**** DATA PROVIDED ****

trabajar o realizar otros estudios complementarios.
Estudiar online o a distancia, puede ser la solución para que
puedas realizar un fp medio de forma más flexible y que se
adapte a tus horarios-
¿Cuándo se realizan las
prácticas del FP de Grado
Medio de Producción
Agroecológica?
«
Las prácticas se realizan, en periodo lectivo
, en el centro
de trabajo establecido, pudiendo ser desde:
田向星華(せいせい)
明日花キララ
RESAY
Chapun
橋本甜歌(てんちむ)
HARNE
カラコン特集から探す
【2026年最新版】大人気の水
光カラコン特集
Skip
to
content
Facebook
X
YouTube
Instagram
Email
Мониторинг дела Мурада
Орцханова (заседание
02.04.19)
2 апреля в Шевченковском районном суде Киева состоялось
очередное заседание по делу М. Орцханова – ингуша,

****
**** DATA PROVIDED ****

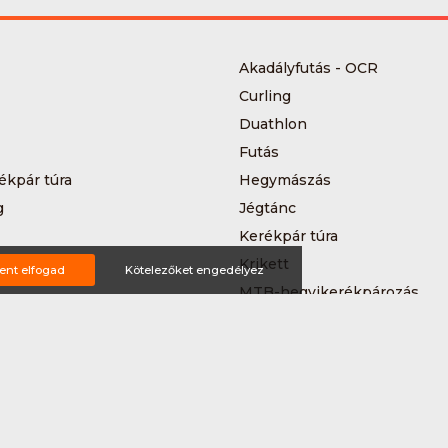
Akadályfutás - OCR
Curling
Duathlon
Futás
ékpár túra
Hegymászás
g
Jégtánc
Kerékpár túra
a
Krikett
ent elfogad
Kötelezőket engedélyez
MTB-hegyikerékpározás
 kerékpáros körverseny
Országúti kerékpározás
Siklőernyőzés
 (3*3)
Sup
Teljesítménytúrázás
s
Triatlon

****

[PROBLEM STATEMENT] Every line above from the line with "trabajar o realizar" to the line with "Мониторинг дела Мурада", inclusive, must be returned exactly; no other line belongs in the reply.

[ANSWER TO THIS EXERCISE]
trabajar o realizar otros estudios complementarios.
Estudiar online o a distancia, puede ser la solución para que
puedas realizar un fp medio de forma más flexible y que se
adapte a tus horarios-
¿Cuándo se realizan las
prácticas del FP de Grado
Medio de Producción
Agroecológica?
«
Las prácticas se realizan, en periodo lectivo
, en el centro
de trabajo establecido, pudiendo ser desde:
田向星華(せいせい)
明日花キララ
RESAY
Chapun
橋本甜歌(てんちむ)
HARNE
カラコン特集から探す
【2026年最新版】大人気の水
光カラコン特集
Skip
to
content
Facebook
X
YouTube
Instagram
Email
Мониторинг дела Мурада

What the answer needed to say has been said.